§ Task statement
The lines below, from the first through the one containing "Claudia Carrero Montealegre, Publicaciones", are to be given again exactly, with pictures left out and nothing added.

Data items
○ ○ ○ ○ ○ ○ ○

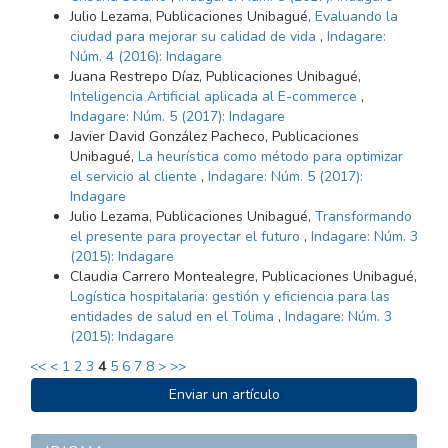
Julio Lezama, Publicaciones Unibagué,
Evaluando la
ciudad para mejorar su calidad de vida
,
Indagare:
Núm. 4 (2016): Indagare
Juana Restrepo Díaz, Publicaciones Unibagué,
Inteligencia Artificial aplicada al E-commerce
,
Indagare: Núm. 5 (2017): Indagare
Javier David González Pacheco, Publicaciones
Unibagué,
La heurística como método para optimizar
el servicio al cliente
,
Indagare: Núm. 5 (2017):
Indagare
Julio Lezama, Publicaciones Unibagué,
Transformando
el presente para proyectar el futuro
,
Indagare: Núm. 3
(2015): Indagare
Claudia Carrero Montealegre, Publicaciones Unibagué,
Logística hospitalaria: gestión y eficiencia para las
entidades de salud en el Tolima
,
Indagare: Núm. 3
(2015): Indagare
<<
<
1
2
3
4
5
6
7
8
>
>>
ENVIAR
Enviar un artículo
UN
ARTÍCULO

○ ○ ○ ○ ○ ○ ○

§ The completed task
Julio Lezama, Publicaciones Unibagué,
Evaluando la
ciudad para mejorar su calidad de vida
,
Indagare:
Núm. 4 (2016): Indagare
Juana Restrepo Díaz, Publicaciones Unibagué,
Inteligencia Artificial aplicada al E-commerce
,
Indagare: Núm. 5 (2017): Indagare
Javier David González Pacheco, Publicaciones
Unibagué,
La heurística como método para optimizar
el servicio al cliente
,
Indagare: Núm. 5 (2017):
Indagare
Julio Lezama, Publicaciones Unibagué,
Transformando
el presente para proyectar el futuro
,
Indagare: Núm. 3
(2015): Indagare
Claudia Carrero Montealegre, Publicaciones Unibagué,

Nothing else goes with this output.